Oyunun ikinci değişkenine gelirsek, sadece okulu savunmak kesinlikle yeterli değil. Okul sınırlarından ayrılıp zaman zaman keşif yapmak da bu savaşçı öğrenciler için müfredatın parçası. Tek fark okul çizgisinden ayrıldığınız an sizi tekrar canlandıracak bir can kurtaran mevcut değil. Bütün harabe şehirde keşif yapıp canlı şekilde dönmek tamamen sizin sorumluluğunuzda. Ana karakterimizin dahi ölebileceği senaryolar gerçekleştirmenin mümkün olduğu bu oyunda izlediğiniz senaryoyu belirleyen en etkin özellik bu sınırlarda gerçekleşiyor. Masa oyununu andıran ve rastgele verilen adımlarla ilerlediğimiz bu haritada keşfedebileceğimiz alanlar sınırlı. Kesinlikle küçük sayılamayacak bir haritaya sahip olsa bile harabeler içinde yapılabilecek ve keşfedilecek bölge durumu yeterince çeşitlendirilmiş değil. Sadece belli kaynakları ve geliştirmeleri alıp geri dönmeniz gereken bir motivasyona sahip. Rastgele karşılaştığımız keşif senaryolarıyla hiç savaşmadan olabilecek en absürt yollarla bile ölmek mümkün.
Anahtar silahınız, Hemoanima!
Savunma ve saldırı bölümünü daha derinden işlemek gerekirse: Kule savunma türünden ne beklerseniz her şeyi size sunan bir oynanışa sahip Last Defence Academy. Dalgalar halinde üzerinize gelen düşmanları size verilen belirli hamle puanlarıyla yok etmeniz gerekmekte. Öldürdüğünüz bazı düşmanlara göre artan ya da azalan bu hamle puanları öylece saldırıp kazanmanızı istemiyor. Her hareketi yapmadan önce iki kere düşünmek gerek. Saldırdığınız her düşmanda artan “Voltaj” barıyla kendinizi şarj edip, daha yıkıcı saldırılar gerçekleştirebilirsiniz. Son çare olarak aşırı güçlü ama sizi de yok eden saldırılar gerçekleştirmek bile mümkün. Her karakter için destek, öncü ve defans gibi sınıflandırmalarla da taktiksel düzenlemeler oyuncunun ellerinde. Oldukça keyifli ve aktif tutan bu oynanış çeşitlilik açısından olabildiğince açık tutuyor. Bir bölümde sadece okul bariyerini korumak gerekirken, diğer bölüm bir arkadaşınızı korumanızı ya da “Komutanları” öldürmenizi isteyebilir.

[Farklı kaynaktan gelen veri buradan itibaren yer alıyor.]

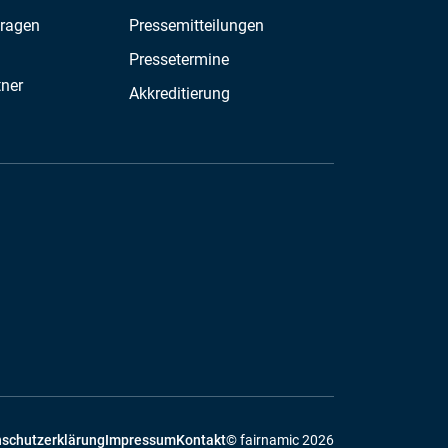
Fragen
Pressemitteilungen
Pressetermine
tner
Akkreditierung
schutzerklärung
Impressum
Kontakt
© fairnamic 2026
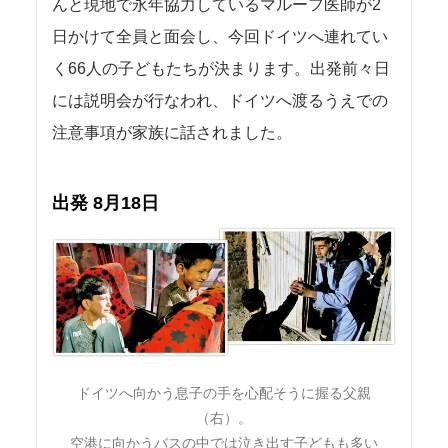
んと現地で永年協力しているマルーフ医師が2
日かけて全員と面会し、今回ドイツへ連れてい
く66人の子どもたちが決まります。出発前々日
には説明会が行なわれ、ドイツへ渡るうえでの
注意事項が家族に話されました。
出発 8月18日
ドイツへ向かう息子の手を心配そうに握る父親
（右）。
空港に向かうバスの中では泣き出す子どもも多い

Boss savaşları olarak nitelendirilen “Komutanlar” üzerinize akın akın düşmanlar göndermekle yetinmeyen canavarlar. Farklı güç gösterileriyle sizi oldukça zor durumda bırakmaya yeminli varlıklar. Bu komutanları bozguna uğrattığınız takdirde tekrar saldırmaması için infaz etmeniz gerekli. Size benzer Hemoanima güçlerine sahip bu komutanları yoldaşlarınızdan herhangi biri infaz etme özgürlüğüne sahip. Seçiminizle karakterlerin bu komutanlara benzer kan güçleri kazanmasını sağlayabilirsiniz. Daha güçlü özel saldırılar ya da daha çabuk voltaj kazandıran kalıcı pasiflerden fazla getirisi olmasa bile karakterler arasında belirli güç paylaşımları yapıp dengeli bir kurulum sağlamak gerekli. Gelecek savaşlar için kişiliğini beğenmediğiniz karakterleri bile okulunuz için infazlardan sorumlu kişi yapmanız gerekebilir.

Keşifler ve dünyası
Açık dünyası okuldaki sınıflar ve bölgeler dışında çok özgür denilemeyecek bir kısıtlamaya sahip. Okulda geçirdiğiniz her 10 günde yeni iki sınıf açılıyor. Ama bunun ne kadar açık dünya özgürlüğü sunduğu tartışmalı. Aktivitelerin çeşitliliğinde ise bu durum tam tersi. Açılan her bir yeni sınıfta yapabileceğiniz en az iki aktivite bulunmakta. Gün içinde en fazla iki boş vakit aktivitesi yapma seçeneği bulunuyor. Bu zamanı ne ile ve nasıl değerlendireceğiniz tamamen size bağlı. İster “Hediye-matik” ile arkadaşlarınıza özel hediyeler sunabilirsiniz, ister savaşın ardından havuza atlayıp rahatlamanın tadını çıkarırsınız.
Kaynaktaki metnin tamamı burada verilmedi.